Use a wrap of electrical tape. It'll keep the braid from slipping on the reel.


----------



## 1BadF350 (Jul 19, 2006)

FISHHUNTER said:


> Use a wrap of electrical tape. It'll keep the braid from slipping on the reel.


^^^^This is what I do.^^^^


----------



## Champcpa (Mar 21, 2015)

Sweet! Thanks!


----------



## Sandcrab (Mar 20, 2002)

i soak may entire spool in water and put the braid on under a lot of tension (mono backing or electrical tape trip first)...


----------



## Elgreco (Aug 12, 2014)

One layer of electrical tape is what I use.


----------



## buster (Nov 16, 2006)

If you use mono as a backer it will hold and you will need less braid to fill spool....much cheeper


----------



## Drumdum (Jan 6, 2003)

buster said:


> if you use mono as a backer it will hold and you will need less braid to fill spool....much cheeper


 x2


----------



## Mastrbaitr (May 7, 2014)

buster said:


> If you use mono as a backer it will hold and you will need less braid to fill spool....much cheeper


x3,


----------



## jimmy z (Nov 5, 2006)

Are you a first time braid user? Always make sure the spooled line doesn't feel spongy/soft on the spool. If it does than chances are you will have problems with your next casts. Always make sure you spool taught.


----------



## Sandcrab (Mar 20, 2002)

To reduce knots, always close the spinning reel bail by hand (do not turn handle to close bail). Saves you from repairing the bail spring too!

Sandcrab


----------



## Oldmulletbreath (Jan 7, 2006)

Good Lord, 30 pound braid........... you must be striper fishin'


----------



## BaitWaster (Jan 8, 2004)

Either a shot of mono or electrician's tape. Wouldn't go with the blue painters tape.


----------



## Benji (Nov 19, 2014)

Oldmulletbreath said:


> Good Lord, 30 pound braid........... you must be striper fishin'


I use 30 just because I like the way it ties knots better than 20


----------



## Fishman (Apr 23, 2000)

Just putting electrical tape on equals an excessive amount of braid $$. I prefer some sort of backing preferably Dacron if I can get it. Mono will do but you will have to change it out soon enough. 

Make sure that you get braided line on tight and don’t over fill the spool especially on a spinning reel. 

After casting your line out make sure that you close the bail manually.
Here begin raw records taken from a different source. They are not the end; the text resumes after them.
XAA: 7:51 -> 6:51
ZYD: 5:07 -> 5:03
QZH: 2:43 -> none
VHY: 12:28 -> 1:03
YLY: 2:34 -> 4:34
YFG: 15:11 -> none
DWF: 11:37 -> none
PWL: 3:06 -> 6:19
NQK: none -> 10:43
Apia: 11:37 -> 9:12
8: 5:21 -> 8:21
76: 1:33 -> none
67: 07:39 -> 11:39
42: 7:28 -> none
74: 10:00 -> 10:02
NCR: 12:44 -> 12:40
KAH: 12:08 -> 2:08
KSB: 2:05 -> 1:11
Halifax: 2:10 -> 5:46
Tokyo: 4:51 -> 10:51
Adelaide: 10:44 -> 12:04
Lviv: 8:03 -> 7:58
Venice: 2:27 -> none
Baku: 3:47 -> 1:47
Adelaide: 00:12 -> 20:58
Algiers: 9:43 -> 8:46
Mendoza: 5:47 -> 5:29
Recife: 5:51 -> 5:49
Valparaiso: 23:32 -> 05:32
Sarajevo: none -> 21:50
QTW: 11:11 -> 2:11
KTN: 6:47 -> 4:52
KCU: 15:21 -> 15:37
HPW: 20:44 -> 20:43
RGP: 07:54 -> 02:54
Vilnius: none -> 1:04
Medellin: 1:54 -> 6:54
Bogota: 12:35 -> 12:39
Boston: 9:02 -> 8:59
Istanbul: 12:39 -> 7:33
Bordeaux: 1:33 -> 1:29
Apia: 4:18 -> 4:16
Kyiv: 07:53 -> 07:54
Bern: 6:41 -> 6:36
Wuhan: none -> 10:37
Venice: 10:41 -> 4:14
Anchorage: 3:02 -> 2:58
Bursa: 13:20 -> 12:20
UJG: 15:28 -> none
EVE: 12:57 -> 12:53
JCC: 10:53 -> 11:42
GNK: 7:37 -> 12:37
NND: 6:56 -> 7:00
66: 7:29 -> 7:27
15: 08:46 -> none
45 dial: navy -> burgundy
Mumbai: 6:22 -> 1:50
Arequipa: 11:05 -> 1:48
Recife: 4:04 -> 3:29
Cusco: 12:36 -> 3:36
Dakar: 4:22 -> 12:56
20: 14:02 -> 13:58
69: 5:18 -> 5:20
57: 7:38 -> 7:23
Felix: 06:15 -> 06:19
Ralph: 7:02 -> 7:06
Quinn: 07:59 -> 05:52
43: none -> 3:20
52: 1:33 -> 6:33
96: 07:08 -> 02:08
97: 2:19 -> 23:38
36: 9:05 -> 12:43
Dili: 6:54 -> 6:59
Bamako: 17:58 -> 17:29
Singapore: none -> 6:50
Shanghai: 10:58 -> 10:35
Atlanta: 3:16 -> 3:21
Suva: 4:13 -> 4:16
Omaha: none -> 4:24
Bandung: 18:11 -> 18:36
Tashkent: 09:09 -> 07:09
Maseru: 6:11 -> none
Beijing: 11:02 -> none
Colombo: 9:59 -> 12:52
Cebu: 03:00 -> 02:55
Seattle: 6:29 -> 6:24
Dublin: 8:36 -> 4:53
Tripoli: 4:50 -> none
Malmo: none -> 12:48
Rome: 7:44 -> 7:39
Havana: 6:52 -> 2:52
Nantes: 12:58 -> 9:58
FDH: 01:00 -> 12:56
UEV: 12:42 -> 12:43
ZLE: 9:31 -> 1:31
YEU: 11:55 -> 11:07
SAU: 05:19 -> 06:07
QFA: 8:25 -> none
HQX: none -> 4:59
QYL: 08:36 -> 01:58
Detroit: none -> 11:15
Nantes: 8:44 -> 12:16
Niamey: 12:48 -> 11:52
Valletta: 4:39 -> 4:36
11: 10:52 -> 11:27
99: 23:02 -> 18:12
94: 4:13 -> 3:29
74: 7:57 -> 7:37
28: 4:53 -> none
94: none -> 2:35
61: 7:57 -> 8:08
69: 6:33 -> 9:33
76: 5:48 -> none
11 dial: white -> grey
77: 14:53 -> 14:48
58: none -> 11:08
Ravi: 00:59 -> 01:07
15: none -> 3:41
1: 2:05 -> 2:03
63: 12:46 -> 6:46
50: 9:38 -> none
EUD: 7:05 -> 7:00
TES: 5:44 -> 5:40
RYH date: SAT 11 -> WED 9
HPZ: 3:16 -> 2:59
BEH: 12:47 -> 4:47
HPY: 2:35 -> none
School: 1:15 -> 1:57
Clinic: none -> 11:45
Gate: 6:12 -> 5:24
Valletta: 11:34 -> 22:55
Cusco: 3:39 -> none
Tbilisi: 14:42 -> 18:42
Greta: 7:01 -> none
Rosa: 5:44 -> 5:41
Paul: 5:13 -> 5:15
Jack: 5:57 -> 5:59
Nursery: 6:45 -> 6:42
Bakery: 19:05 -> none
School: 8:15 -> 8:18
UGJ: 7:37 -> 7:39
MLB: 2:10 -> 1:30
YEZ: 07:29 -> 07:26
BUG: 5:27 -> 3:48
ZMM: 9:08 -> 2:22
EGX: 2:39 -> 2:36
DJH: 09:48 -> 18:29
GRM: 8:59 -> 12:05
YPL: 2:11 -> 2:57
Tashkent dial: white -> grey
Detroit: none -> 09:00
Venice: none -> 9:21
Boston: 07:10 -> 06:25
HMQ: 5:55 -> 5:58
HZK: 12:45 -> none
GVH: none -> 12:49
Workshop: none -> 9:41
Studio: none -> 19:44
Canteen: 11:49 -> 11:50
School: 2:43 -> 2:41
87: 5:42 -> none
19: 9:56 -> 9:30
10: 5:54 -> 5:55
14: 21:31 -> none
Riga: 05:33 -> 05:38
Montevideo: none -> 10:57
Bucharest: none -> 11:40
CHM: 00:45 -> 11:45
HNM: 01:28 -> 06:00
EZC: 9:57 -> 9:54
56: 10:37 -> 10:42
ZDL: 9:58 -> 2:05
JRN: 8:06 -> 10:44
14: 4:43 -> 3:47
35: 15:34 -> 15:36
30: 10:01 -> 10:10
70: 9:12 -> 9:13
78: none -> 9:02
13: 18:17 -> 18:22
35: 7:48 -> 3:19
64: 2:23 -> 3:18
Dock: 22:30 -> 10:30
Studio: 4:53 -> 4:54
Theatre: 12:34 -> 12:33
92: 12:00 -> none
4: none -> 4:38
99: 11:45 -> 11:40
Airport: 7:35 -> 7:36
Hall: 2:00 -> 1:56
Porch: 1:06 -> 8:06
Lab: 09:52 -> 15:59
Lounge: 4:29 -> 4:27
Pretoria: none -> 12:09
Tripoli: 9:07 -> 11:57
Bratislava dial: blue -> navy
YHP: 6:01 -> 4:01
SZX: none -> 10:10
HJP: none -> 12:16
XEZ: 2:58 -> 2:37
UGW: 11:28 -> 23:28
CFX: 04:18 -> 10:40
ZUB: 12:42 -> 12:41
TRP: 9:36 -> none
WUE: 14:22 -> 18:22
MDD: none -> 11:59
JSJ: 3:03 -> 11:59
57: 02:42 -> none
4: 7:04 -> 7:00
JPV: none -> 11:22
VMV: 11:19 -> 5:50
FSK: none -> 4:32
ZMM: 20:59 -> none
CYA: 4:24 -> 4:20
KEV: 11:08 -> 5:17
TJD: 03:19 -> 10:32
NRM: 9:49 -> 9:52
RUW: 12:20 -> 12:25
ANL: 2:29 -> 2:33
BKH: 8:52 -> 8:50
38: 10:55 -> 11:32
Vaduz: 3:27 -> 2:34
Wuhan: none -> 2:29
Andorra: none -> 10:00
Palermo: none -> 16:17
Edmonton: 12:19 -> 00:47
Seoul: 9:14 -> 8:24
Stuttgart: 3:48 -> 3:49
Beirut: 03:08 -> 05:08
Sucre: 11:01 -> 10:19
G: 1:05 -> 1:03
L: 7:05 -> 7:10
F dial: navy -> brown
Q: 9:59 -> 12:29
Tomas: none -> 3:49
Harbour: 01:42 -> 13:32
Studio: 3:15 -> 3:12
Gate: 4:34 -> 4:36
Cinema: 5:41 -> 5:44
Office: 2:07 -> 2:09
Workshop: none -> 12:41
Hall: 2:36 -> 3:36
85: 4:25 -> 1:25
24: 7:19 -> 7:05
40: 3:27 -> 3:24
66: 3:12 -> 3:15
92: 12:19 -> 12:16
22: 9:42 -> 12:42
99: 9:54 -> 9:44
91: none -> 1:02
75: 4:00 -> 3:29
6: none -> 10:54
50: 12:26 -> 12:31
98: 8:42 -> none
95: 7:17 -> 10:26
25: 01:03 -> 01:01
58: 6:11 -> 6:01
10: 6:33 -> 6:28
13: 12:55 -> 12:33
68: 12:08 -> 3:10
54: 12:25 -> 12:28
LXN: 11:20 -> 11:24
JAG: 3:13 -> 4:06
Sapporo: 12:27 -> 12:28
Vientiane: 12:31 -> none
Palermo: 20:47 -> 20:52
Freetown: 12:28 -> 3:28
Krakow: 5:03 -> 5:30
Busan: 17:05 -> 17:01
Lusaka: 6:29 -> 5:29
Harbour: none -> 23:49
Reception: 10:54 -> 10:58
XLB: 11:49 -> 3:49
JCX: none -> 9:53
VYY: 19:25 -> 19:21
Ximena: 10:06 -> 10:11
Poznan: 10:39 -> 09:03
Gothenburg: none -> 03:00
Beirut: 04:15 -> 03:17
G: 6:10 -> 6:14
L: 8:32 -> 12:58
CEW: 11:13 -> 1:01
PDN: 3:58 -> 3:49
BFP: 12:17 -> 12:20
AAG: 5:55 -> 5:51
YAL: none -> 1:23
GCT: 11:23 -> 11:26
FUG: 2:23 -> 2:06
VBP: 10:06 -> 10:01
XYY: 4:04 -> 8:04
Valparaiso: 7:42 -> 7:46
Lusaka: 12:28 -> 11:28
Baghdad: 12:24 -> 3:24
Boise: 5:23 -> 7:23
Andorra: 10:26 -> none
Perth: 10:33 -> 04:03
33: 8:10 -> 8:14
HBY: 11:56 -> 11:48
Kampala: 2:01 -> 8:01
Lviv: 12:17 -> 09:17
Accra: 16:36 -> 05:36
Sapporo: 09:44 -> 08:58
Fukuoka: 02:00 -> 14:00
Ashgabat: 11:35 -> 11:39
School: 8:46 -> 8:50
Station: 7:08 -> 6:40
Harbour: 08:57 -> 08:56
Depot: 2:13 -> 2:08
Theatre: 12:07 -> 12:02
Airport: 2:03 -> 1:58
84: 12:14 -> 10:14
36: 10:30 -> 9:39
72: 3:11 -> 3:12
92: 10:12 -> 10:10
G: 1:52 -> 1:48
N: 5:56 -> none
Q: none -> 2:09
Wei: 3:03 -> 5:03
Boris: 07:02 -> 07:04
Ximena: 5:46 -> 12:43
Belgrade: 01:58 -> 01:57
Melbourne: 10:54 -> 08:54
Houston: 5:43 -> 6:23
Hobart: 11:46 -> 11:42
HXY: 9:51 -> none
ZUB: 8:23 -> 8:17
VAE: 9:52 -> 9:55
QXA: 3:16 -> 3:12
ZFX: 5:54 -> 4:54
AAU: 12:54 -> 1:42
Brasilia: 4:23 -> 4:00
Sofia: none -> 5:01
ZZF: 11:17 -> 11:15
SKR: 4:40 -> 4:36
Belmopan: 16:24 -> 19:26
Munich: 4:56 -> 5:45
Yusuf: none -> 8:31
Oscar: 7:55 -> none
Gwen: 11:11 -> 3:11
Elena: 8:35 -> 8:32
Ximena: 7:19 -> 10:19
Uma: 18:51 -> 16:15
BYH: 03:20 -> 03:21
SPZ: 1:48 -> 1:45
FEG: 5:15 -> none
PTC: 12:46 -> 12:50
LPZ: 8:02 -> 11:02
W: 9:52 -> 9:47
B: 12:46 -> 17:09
The give the line a little tug to tighten up the line on the spool.


----------



## Bocefus (Apr 19, 2010)

Throw the braid in the trash and just fish mono!


----------



## bluefish1928 (Jun 9, 2007)

Oldmulletbreath said:


> Good Lord, 30 pound braid........... you must be striper fishin'


I striper fish with 20 pound braid.....

I usually use whatever cheap mono unless it is a small spinning reel....I need at least 130 yards
For such a large reel, mono won't hurt


----------



## buster (Nov 16, 2006)

The one thing to remember is many people dont like braid for different reasons.One of course is price,second is some think that all i need is 20lb braid for what/where i fish.The problem is that unless you have perfect conditions,the smaller braid will end up with wind knots.I have tried different weight braids over the years and found that the smallest i can use on my surf spinning set up is 40lb,which allows me to fish any conditions,winds with no issues.Some think 40lb is overkill,but i know i can hook large fish,have the ability to turn fish when needed without a worry and maintain great castability.Cant be scared to try new things,products that may help you.


----------



## Sandcrab (Mar 20, 2002)

I use 65 lb braid on my LMB setups for getting those hogs out of the muck and heavy cover. Without it, you would not be able to pull the bass (much less all the weeds/grass/debris) out without it.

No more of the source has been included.